To my knowledge, halfers have not provided a satisfactory explanation to perspective disagreement. Even though Katja Grace and John Pittard have pointed out for quite some time already. And if halfers want to use my explanation for the disagreement, and at the same time, reject my premises of primitive perspectives, then they are just putting assumptions over assumptions to preserve self-locating probability. To me, that’s just because our nature of dislike saying “I don’t know”, even when there is no way to think about it.
And what do halfers get by preserving self-locating probability? Nothing but paradoxes. Either we say there is a special rule of updating which keeps the double-halving instinct, or we update to 1⁄3. The former has been quite conclusively countered by Michael Titelbaum: as long as you assign a non-zero value to the probability to “today is Tuesday” it will result in paradoxes. The latter has to deal with Adam Elga’s question from the paper which jump-started the whole debate: After knowing it is Monday, I will put a coin into your hand.
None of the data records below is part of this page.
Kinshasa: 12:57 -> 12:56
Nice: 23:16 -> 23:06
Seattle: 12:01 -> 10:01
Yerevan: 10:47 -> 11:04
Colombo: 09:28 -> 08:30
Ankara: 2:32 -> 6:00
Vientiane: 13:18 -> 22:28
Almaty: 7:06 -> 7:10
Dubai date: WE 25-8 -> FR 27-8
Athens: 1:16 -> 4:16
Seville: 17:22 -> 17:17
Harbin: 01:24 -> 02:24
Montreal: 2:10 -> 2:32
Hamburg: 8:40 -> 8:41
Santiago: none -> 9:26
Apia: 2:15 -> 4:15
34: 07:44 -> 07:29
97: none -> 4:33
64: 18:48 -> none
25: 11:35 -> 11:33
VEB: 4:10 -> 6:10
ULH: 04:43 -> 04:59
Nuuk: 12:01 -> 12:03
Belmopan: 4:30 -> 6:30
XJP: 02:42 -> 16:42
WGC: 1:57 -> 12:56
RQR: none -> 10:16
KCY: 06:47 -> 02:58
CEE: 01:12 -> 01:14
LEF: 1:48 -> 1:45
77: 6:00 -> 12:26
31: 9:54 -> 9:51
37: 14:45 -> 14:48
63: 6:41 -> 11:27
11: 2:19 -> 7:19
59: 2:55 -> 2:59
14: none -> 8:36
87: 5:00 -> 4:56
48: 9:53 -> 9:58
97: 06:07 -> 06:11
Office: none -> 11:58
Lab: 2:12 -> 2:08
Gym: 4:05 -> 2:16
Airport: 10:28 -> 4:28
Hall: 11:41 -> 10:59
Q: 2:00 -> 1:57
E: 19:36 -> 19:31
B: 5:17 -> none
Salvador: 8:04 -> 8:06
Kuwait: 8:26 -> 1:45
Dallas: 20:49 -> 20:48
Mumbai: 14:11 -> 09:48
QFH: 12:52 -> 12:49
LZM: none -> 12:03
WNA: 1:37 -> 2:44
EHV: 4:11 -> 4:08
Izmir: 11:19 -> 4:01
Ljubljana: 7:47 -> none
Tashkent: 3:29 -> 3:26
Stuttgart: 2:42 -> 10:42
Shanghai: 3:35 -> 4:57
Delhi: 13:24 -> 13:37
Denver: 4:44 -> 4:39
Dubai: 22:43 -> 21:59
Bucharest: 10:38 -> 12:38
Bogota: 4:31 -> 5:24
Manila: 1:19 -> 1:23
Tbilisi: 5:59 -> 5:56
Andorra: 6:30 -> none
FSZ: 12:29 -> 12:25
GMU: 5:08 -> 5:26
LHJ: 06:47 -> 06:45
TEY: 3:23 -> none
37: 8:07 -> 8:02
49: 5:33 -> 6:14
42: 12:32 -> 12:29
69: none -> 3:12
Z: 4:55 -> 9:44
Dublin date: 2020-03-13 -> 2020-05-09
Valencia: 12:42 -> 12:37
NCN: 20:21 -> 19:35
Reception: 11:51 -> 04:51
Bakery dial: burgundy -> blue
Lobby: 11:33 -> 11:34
You will toss it. The result determines whether you will be wake again tomorrow with a memory wipe. Are you really comfortable saying “I believe this is a fair coin and the probability it will land Heads is 1/3?”.
I personally think if one wants to reject PBR and embrace self-locating probability the better choice would be SIA thus becoming a thirders. It still has serious problems but not so glaring.
What you said about my position in the thought experiment is correct. And I still think the difference between self-locating and random/unknown processes is significant (which can be shown by relative frequencies’ existence). Regarding this part: “the two awakenings were prearranged to correspond to her original and clone status instead of being randomly assigned”, if by that it means it was decided by some rule that I do not know, then the probability is still valid. If I am disclosed what the rule is, e.g. original=Monday and clone=Tuesday, then there is no longer a valid probability.
Hi Dadarren. I haven’t forgotten our discussion and wanted to offer further food for thought. It might be helpful to explore definitions. As I see it, there are three kinds of reality about which someone can have knowledge or ignorance.
Contingent – an event in the world that is true or false based on whether it did or did not happen.
Analytic – a mathematical statement or expression that is true or false a priori.
Self-location – an identity or experience in space-time that is true or false at a given moment for an observer.
I’d like to ask two questions that may be relevant.
a) When it comes to mathematical propositions, are credences valid? For example, if I ask whether the tenth digit of Pi is either between 1-5 or 6-0, and you don’t know, is it valid for you to use a principal of indifference and assign a personal credence of 1/2?
b) Suppose you’re told that a clone of you will be created when you’re asleep. A coin will be flipped. If it lands Head, the clone will be destroyed and the original version of you will be woken. If it lands Tails, the original will be destroyed and the clone will be woken. Finding yourself awake in this scenario, is it valid to assign a 1⁄2 probability that you’re either the original or clone?
I would say that both these are valid and normal Bayesian conditioning applies. The answer to b) reflects both identity and a contingent event, the coin flip. For a), it would be easy to construct a probability puzzle with updatable credences about outcomes determined by mathematical propositions.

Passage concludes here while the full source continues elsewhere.